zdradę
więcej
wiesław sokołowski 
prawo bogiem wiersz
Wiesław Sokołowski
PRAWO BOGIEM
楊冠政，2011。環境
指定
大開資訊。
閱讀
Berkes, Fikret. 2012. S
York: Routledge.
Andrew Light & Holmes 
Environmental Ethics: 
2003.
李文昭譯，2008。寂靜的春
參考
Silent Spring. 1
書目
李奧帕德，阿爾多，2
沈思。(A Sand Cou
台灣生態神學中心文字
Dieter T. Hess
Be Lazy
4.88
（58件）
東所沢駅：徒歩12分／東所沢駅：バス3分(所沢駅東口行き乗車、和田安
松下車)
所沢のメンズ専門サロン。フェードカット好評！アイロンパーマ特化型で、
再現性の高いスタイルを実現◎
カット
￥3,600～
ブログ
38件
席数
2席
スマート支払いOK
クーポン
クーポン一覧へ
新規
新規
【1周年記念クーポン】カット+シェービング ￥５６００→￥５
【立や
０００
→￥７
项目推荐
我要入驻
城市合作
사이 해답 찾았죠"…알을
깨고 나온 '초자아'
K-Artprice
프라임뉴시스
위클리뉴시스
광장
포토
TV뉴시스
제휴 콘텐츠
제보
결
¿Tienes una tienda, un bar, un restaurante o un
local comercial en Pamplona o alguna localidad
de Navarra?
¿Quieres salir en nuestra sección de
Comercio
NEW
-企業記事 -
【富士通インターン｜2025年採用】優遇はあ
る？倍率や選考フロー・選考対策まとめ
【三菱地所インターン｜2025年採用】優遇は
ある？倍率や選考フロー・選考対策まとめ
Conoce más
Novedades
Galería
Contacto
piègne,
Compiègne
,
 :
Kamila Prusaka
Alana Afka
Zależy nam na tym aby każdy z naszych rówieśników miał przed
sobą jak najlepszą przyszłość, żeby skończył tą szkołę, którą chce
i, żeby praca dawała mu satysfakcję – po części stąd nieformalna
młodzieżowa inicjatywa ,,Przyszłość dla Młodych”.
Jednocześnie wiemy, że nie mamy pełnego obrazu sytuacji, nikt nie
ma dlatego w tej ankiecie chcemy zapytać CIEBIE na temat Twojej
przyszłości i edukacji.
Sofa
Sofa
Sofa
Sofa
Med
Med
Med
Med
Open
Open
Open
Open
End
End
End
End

================

* [Exercise objective] From the records above, extract everything verbatim.

* [Result of this exercise]
zdradę
więcej
wiesław sokołowski 
prawo bogiem wiersz
Wiesław Sokołowski
PRAWO BOGIEM
楊冠政，2011。環境
指定
大開資訊。
閱讀
Berkes, Fikret. 2012. S
York: Routledge.
Andrew Light & Holmes 
Environmental Ethics: 
2003.
李文昭譯，2008。寂靜的春
參考
Silent Spring. 1
書目
李奧帕德，阿爾多，2
沈思。(A Sand Cou
台灣生態神學中心文字
Dieter T. Hess
Be Lazy
4.88
（58件）
東所沢駅：徒歩12分／東所沢駅：バス3分(所沢駅東口行き乗車、和田安
松下車)
所沢のメンズ専門サロン。フェードカット好評！アイロンパーマ特化型で、
再現性の高いスタイルを実現◎
カット
￥3,600～
ブログ
38件
席数
2席
スマート支払いOK
クーポン
クーポン一覧へ
新規
新規
【1周年記念クーポン】カット+シェービング ￥５６００→￥５
【立や
０００
→￥７
项目推荐
我要入驻
城市合作
사이 해답 찾았죠"…알을
깨고 나온 '초자아'
K-Artprice
프라임뉴시스
위클리뉴시스
광장
포토
TV뉴시스
제휴 콘텐츠
제보
결
¿Tienes una tienda, un bar, un restaurante o un
local comercial en Pamplona o alguna localidad
de Navarra?
¿Quieres salir en nuestra sección de
Comercio
NEW
-企業記事 -
【富士通インターン｜2025年採用】優遇はあ
る？倍率や選考フロー・選考対策まとめ
【三菱地所インターン｜2025年採用】優遇は
ある？倍率や選考フロー・選考対策まとめ
Conoce más
Novedades
Galería
Contacto
piègne,
Compiègne
,
 :
Kamila Prusaka
Alana Afka
Zależy nam na tym aby każdy z naszych rówieśników miał przed
sobą jak najlepszą przyszłość, żeby skończył tą szkołę, którą chce
i, żeby praca dawała mu satysfakcję – po części stąd nieformalna
młodzieżowa inicjatywa ,,Przyszłość dla Młodych”.
Jednocześnie wiemy, że nie mamy pełnego obrazu sytuacji, nikt nie
ma dlatego w tej ankiecie chcemy zapytać CIEBIE na temat Twojej
przyszłości i edukacji.
Sofa
Sofa
Sofa
Sofa
Med
Med
Med
Med
Open
Open
Open
Open
End
End
End
End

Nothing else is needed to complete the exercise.